Collected data entries:
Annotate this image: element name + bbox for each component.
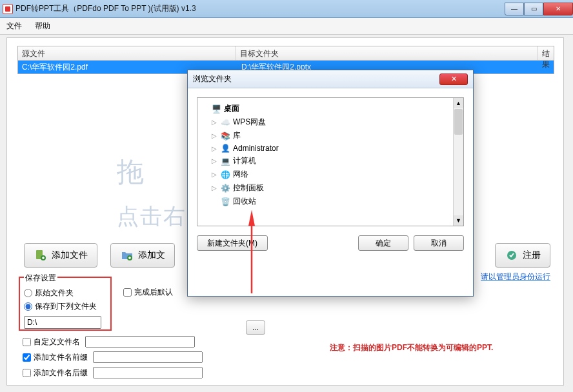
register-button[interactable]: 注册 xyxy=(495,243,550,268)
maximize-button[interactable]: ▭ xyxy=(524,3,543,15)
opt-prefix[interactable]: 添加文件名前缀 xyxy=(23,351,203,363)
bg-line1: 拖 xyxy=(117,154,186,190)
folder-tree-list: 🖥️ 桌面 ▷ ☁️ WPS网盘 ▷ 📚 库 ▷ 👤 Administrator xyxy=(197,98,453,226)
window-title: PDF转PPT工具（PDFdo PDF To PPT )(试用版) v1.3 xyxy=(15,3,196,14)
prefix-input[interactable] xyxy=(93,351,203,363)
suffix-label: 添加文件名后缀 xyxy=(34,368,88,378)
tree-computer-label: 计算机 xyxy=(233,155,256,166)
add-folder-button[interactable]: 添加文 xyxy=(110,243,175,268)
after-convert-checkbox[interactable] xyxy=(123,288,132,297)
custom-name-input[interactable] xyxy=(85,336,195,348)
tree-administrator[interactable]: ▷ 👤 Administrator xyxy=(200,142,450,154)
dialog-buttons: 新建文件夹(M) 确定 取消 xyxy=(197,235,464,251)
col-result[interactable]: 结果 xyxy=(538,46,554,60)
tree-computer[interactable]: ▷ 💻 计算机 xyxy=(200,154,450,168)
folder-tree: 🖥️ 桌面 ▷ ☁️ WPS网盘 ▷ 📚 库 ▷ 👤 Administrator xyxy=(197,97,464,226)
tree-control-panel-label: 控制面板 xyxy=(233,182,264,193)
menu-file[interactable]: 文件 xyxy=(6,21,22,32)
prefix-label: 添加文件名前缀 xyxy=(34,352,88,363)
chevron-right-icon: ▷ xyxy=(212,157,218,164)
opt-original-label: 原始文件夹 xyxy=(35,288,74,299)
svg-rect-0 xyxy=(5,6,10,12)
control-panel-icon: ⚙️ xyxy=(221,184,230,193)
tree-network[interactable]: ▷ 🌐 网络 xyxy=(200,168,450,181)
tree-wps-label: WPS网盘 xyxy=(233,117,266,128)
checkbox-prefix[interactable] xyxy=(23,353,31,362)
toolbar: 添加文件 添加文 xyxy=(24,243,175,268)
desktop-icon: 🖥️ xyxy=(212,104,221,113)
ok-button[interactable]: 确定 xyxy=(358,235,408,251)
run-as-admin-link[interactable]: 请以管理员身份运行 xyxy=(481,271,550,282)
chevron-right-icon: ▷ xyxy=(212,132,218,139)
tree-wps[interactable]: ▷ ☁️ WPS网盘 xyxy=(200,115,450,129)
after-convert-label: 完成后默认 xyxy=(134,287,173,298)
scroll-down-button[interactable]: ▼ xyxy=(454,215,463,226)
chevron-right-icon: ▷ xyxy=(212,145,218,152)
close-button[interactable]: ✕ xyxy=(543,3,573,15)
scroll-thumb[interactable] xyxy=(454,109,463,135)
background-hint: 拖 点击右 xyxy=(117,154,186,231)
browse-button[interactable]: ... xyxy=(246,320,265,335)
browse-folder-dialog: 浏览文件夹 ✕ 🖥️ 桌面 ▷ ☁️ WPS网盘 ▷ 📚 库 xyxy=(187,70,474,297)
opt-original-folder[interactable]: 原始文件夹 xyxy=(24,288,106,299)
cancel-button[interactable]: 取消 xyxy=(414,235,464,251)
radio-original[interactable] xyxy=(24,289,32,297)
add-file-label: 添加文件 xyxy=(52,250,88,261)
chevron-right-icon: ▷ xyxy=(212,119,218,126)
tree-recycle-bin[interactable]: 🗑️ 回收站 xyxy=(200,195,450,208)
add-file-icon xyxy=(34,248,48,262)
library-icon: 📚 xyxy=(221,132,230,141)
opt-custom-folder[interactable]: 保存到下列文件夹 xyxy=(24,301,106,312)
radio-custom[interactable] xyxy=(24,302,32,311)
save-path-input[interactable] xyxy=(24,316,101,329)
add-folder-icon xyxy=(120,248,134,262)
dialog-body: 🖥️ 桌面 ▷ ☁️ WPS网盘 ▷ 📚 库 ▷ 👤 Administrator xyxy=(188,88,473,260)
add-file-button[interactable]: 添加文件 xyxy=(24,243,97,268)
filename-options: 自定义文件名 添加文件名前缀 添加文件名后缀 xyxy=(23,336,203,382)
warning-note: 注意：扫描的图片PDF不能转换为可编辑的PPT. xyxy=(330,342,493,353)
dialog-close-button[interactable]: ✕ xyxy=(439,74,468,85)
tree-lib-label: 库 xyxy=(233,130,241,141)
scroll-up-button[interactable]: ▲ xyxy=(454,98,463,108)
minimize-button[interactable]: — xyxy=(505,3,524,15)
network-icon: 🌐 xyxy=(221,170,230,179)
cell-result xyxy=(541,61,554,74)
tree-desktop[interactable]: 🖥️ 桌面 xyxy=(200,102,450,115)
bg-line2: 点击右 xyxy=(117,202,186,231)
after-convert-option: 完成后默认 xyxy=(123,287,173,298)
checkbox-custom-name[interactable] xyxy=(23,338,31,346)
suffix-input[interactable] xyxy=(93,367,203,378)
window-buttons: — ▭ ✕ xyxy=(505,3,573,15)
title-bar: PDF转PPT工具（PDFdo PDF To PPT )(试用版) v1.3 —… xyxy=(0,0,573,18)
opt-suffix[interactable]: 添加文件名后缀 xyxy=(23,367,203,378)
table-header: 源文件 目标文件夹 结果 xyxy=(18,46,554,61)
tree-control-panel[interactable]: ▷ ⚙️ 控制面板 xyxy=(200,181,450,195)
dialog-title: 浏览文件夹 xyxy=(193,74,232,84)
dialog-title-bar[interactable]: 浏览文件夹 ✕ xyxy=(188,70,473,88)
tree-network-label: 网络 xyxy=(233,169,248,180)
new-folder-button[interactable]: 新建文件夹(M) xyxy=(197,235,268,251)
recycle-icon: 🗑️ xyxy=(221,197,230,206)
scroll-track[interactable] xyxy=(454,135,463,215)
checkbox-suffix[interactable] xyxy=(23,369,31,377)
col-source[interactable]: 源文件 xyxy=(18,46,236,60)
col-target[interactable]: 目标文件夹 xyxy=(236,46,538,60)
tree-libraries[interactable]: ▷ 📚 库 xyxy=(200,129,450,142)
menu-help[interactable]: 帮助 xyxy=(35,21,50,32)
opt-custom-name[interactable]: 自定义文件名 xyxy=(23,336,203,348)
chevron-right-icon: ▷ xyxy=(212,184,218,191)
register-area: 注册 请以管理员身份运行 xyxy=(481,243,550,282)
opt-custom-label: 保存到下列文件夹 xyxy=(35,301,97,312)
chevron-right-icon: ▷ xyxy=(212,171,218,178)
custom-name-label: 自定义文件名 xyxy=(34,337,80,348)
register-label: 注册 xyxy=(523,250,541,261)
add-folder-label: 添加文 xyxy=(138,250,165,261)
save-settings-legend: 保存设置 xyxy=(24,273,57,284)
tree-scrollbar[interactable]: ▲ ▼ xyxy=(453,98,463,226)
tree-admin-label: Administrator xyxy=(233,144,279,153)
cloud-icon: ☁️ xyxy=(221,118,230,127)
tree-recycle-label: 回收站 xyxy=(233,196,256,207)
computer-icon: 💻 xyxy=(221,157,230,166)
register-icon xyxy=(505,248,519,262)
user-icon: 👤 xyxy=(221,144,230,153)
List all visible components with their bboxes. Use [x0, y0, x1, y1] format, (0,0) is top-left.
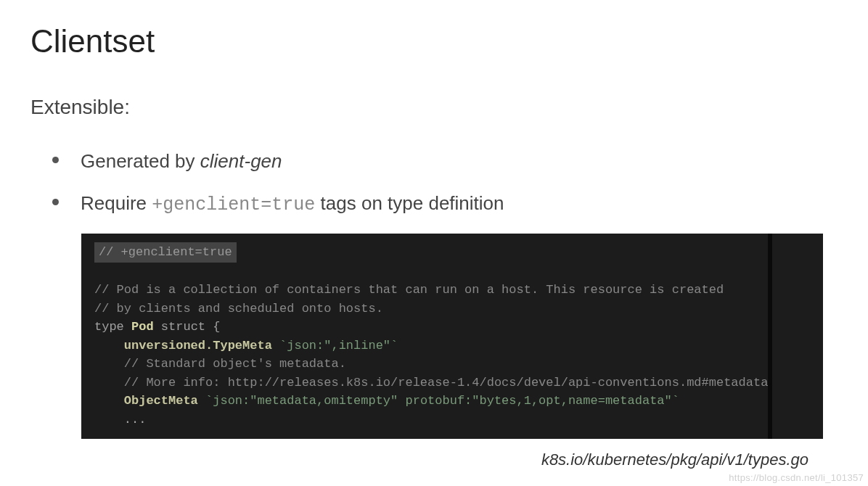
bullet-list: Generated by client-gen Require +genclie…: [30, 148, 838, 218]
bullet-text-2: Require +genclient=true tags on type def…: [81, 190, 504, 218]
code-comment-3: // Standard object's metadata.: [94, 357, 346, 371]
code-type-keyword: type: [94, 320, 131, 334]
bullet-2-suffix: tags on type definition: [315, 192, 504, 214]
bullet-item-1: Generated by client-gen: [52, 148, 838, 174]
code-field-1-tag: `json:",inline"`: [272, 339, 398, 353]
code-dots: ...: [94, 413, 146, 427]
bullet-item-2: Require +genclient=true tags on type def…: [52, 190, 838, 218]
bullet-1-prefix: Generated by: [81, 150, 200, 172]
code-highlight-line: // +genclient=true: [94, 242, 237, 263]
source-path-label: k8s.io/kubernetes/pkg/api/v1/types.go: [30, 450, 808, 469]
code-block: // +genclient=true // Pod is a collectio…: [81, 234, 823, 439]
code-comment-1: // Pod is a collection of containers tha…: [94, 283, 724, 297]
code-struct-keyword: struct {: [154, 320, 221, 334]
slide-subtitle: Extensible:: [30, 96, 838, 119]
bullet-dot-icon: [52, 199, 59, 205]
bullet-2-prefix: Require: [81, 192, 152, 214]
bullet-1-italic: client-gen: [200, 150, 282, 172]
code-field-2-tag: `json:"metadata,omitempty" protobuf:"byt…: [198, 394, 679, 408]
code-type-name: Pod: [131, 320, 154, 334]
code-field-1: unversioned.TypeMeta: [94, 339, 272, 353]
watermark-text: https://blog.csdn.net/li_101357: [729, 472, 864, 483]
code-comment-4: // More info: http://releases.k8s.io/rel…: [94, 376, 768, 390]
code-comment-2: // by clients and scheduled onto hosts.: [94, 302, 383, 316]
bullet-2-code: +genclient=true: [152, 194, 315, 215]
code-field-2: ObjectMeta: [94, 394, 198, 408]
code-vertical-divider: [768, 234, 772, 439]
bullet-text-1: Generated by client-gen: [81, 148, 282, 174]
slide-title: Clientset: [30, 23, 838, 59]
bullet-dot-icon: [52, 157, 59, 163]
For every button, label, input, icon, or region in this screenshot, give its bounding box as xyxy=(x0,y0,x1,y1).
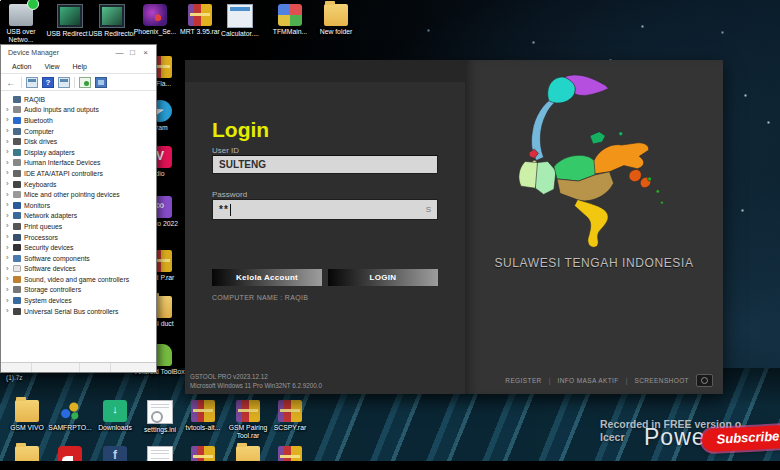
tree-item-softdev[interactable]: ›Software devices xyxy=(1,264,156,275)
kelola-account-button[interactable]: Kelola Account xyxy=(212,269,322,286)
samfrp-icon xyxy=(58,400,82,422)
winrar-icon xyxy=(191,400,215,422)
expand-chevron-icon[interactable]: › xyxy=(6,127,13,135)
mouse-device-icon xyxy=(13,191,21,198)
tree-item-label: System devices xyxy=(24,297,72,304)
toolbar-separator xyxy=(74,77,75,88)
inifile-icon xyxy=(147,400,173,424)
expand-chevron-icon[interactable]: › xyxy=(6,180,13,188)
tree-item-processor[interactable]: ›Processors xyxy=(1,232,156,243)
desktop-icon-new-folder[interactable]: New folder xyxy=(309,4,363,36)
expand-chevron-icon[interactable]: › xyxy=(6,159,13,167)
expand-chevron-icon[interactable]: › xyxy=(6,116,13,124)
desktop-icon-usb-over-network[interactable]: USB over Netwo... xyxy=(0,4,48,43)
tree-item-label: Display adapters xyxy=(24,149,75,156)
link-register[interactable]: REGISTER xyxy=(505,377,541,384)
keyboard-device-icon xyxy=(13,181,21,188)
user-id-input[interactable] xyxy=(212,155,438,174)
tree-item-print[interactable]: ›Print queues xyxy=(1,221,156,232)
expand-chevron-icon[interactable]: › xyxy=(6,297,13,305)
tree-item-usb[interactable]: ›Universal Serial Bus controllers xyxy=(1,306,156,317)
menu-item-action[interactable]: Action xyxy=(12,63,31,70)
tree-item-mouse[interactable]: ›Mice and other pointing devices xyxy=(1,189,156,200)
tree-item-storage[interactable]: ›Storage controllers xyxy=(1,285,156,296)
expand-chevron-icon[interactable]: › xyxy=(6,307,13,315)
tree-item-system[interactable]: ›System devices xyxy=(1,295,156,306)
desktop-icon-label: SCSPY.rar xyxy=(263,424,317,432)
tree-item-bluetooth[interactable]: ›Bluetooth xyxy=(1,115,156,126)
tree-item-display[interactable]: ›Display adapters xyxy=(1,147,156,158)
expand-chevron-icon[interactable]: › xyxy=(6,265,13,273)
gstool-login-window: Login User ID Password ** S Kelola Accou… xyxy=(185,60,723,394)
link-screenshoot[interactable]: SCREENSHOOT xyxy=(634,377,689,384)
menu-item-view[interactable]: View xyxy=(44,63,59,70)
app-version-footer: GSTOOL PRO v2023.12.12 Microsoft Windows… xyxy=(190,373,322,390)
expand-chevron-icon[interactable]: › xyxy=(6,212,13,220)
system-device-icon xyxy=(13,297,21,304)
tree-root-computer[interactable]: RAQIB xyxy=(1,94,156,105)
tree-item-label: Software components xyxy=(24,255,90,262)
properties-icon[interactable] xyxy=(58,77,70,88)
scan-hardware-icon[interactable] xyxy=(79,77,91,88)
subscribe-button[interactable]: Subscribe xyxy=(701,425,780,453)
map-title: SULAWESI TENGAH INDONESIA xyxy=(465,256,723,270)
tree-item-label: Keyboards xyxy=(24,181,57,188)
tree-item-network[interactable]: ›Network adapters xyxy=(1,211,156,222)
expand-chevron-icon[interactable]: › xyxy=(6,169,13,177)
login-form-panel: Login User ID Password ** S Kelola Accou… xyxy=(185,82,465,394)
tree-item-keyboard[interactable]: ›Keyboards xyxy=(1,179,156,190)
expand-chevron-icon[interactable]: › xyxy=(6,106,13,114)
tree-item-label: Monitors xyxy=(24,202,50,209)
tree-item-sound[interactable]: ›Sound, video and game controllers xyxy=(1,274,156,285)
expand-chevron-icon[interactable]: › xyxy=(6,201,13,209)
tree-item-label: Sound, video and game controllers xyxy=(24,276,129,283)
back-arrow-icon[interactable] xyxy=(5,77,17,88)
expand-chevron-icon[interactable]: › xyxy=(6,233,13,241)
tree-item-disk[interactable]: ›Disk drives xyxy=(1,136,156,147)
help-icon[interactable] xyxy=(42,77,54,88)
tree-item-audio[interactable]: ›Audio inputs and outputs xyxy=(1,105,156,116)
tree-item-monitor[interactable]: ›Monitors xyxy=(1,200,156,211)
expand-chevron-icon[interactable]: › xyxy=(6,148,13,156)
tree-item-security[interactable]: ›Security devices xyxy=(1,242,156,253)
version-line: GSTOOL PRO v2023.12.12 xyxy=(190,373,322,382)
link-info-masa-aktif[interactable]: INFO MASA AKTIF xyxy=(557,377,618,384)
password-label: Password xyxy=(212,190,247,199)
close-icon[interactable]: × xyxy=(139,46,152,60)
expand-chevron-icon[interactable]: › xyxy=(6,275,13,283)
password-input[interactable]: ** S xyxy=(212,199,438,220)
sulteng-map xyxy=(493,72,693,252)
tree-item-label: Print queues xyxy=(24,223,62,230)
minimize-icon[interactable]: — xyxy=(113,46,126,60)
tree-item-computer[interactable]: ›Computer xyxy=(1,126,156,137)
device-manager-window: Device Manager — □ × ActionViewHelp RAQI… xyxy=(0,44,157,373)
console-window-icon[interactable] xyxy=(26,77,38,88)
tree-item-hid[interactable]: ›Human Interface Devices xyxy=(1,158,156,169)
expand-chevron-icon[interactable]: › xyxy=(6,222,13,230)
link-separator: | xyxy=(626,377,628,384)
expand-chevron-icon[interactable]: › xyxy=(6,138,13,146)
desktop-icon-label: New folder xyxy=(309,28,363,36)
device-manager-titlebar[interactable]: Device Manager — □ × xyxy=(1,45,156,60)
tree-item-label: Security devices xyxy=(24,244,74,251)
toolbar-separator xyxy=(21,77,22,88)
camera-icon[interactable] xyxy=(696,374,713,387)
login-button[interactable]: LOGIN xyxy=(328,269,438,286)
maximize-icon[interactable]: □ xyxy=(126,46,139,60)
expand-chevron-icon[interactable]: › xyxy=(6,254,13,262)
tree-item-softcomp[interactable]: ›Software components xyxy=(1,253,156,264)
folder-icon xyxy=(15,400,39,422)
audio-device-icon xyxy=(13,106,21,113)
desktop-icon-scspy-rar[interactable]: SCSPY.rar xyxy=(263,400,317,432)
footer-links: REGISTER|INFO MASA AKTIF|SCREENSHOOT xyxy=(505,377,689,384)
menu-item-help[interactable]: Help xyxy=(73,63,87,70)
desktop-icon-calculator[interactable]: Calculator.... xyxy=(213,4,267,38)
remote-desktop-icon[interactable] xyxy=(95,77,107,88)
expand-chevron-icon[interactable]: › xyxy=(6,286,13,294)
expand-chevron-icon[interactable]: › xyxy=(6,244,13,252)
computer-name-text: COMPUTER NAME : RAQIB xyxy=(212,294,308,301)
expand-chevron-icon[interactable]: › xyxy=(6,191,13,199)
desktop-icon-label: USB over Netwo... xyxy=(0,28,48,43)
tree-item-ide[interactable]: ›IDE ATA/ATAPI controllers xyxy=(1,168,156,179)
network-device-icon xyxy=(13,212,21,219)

### YOUR INSTRUCTIONS
Some lines in the records may hold "控制面板"; state how many do, and give no more than that number.

### WRITTEN RESPONSE
2